Primary hyperaldosteronism used to be considered a rare condition, but some experts believe that it may be one of the causes of high blood pressure in some patients. Most cases of primary hyperaldosteronism are caused by a noncancerous (benign) tumor of the adrenal gland. The condition is most common in people ages 30 – 50.
Cause
- Adrenal Insuffiency
- Adrenal Tumor (benign or malignant)
- Over activity of the rennin-angiotensin system
- Cirrhosis of the liver
- Heart failure
- High or low potassium
Symptoms
- High blood pressure
- Low potassium
- Weakness (caused by low potassium)
- Tingling (caused by low potassium)
- Muscle spasms (caused by low potassium)
- Frequent urination
- Fatigue
- Headache
- High sodium
- Low Magnesium
- Intermittent or temporary paralysis
- Muscle spasms
- Muscle weakness
- Numbness
- Excessive Thirst
- Tingling
- Metabolic alkalosis
- Fluid retention
Testing
Testing should be done at 8am before any supplements/meds and you should have been out of bed and moving around for 2 hours. You should also be in a sitting position when the blood is drawn.
Fast after midnight.
Salt fast for 24 hours before testing. This means no sea salt, no food with salt added and no beverages with sodium.
Sodium, potassium and renin should be tested at the same time as Aldosterone.

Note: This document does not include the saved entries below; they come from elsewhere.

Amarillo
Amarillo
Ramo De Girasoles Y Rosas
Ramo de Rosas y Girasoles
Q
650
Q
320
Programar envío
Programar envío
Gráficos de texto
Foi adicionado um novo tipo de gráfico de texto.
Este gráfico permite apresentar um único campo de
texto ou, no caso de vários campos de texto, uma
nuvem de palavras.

And one note for women that are pre-menopause: test during the first 2-3 days of your cycle because aldosterone increases during the second half of your cycle.

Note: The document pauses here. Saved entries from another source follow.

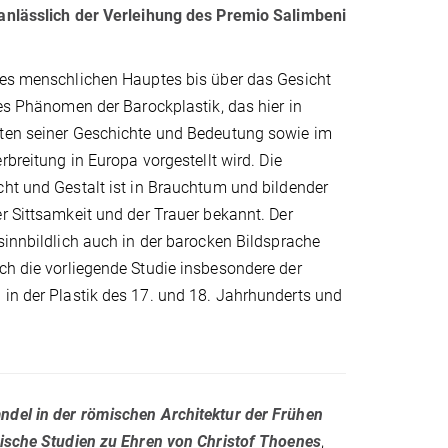
anlässlich der Verleihung des Premio Salimbeni
des menschlichen Hauptes bis über das Gesicht
des Phänomen der Barockplastik, das hier in
ten seiner Geschichte und Bedeutung sowie im
rbreitung in Europa vorgestellt wird. Die
ht und Gestalt ist in Brauchtum und bildender
r Sittsamkeit und der Trauer bekannt. Der
sinnbildlich auch in der barocken Bildsprache
ich die vorliegende Studie insbesondere der
 in der Plastik des 17. und 18. Jahrhunderts und
del in der römischen Architektur der Frühen
rische Studien zu Ehren von Christof Thoenes
,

On the day of the test you can resume your meds & supplements and eat immediately after the blood draw.
In blood testing if the aldosterone-to-renin ratio is abnormally increased this would point to primary hyperaldosteronism, and a decrease or normal, but with a high renin would point to secondary hyperaldosteronism.

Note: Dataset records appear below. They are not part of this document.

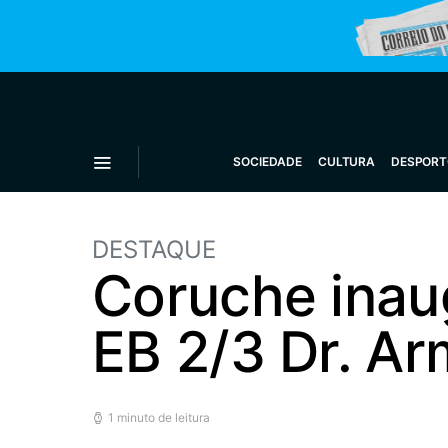
SOCIEDADE
CULTURA
DESPORT
DESTAQUE
Coruche inau
EB 2/3 Dr. A
1 minuto de leitura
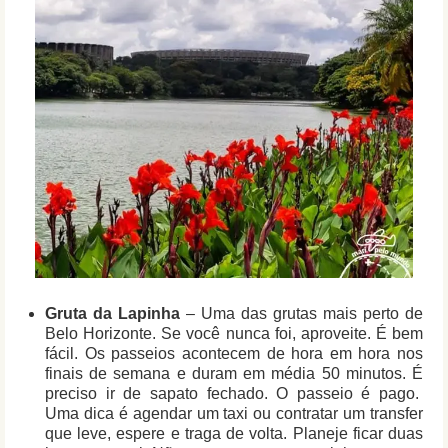
Gruta da Lapinha
– Uma das grutas mais perto de
Belo Horizonte. Se você nunca foi, aproveite. É bem
fácil. Os passeios acontecem de hora em hora nos
finais de semana e duram em média 50 minutos. É
preciso ir de sapato fechado. O passeio é pago.
Uma dica é agendar um taxi ou contratar um transfer
que leve, espere e traga de volta. Planeje ficar duas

CT scan to check for adrenal tumors.
Sometimes the health care provider needs to insert a catheter into the veins of the adrenal glands to determine which of the adrenals contains the growth.
This disease may also affect the results of the following tests:
- CO2
- Serum magnesium
- Serum sodium
- Urine potassium
- Urine sodium
Treatment
Primary hyperaldosteronism caused by a tumor is usually treated with surgery. Removing adrenal tumors may control the symptoms. Even after surgery, some people still have high blood pressure and need to take medication. However, they can often reduce the number of medications or doses they take.
Medications used to treat hyperaldosteronism include:
- Amiloride
- Spironolactone (Aldactone; Aldactazide), a diuretic (“water pill”)
- Triamterene
Medicines and diet (but not surgery) are used to treat secondary hyperaldosteronism.